Better options for bulk or professional mailings

For newsletters, membership updates, or frequent bulk messages, use a dedicated service (Mailchimp, Sendinblue, Constant Contact, or similar). These services provide:
  • Personalization (name merge fields) so each recipient sees a tailored message.
  • Subscription management and unsubscribe links to comply with anti-spam rules.
  • Authentication and deliverability tools (SPF, DKIM) that reduce the chance messages are marked as spam.
If you send occasional group messages to people who have not opted in, reconsider whether email is appropriate. Always include contact and unsubscribe instructions when sending commercial or mass communications.

Quick practical tips

  • Use BCC for small group communicates where privacy is the priority (event reminders, member notices).
  • Prefer mail-merge or mailing platforms for anything larger than a handful of recipients.
  • Keep lists secure and avoid sharing addresses without consent.
Practicing simple email etiquette - using BCC correctly, choosing the right tools, and respecting privacy - protects your contacts and improves your professional image.

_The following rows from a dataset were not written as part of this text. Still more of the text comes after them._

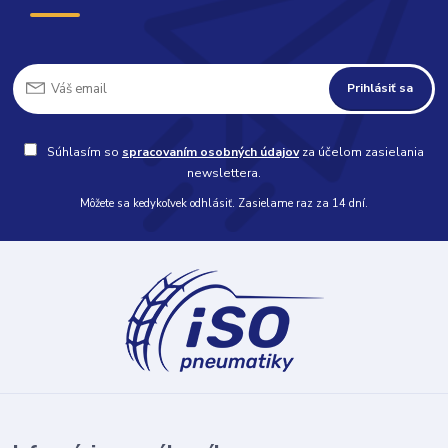
Prihlásiť sa
Súhlasím so
spracovaním osobných údajov
za účelom zasielania
newslettera.
Môžete sa kedykoľvek odhlásiť. Zasielame raz za 14 dní.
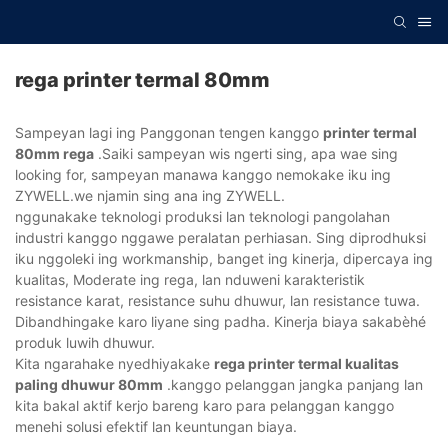
rega printer termal 80mm
Sampeyan lagi ing Panggonan tengen kanggo
printer termal
80mm rega
.Saiki sampeyan wis ngerti sing, apa wae sing
looking for, sampeyan manawa kanggo nemokake iku ing
ZYWELL.we njamin sing ana ing ZYWELL.
nggunakake teknologi produksi lan teknologi pangolahan
industri kanggo nggawe peralatan perhiasan. Sing diprodhuksi
iku nggoleki ing workmanship, banget ing kinerja, dipercaya ing
kualitas, Moderate ing rega, lan nduweni karakteristik
resistance karat, resistance suhu dhuwur, lan resistance tuwa.
Dibandhingake karo liyane sing padha. Kinerja biaya sakabèhé
produk luwih dhuwur.
Kita ngarahake nyedhiyakake
rega printer termal kualitas
paling dhuwur 80mm
.kanggo pelanggan jangka panjang lan
kita bakal aktif kerjo bareng karo para pelanggan kanggo
menehi solusi efektif lan keuntungan biaya.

FAQs about Email Etiquette

What's the difference between To, CC, and BCC?
To and CC fields show recipients to everyone who receives the message. BCC hides addresses so BCC recipients are not visible to others.
Can recipients see who was BCC'd on an email?
No. BCC recipients and their addresses are not visible to other recipients, which preserves privacy.
Will using BCC cause my email to be marked as spam?
Single or small-group BCCs usually don't cause spam flags, but sending large numbers of BCCed addresses can hurt deliverability. Dedicated mailing services and proper email authentication reduce spam risk.
What should I use instead of BCC for newsletters?
Use a mailing-list or email marketing platform (Mailchimp, Sendinblue, etc.). They handle personalization, unsubscribes, and deliverability, and help you comply with anti-spam and privacy rules.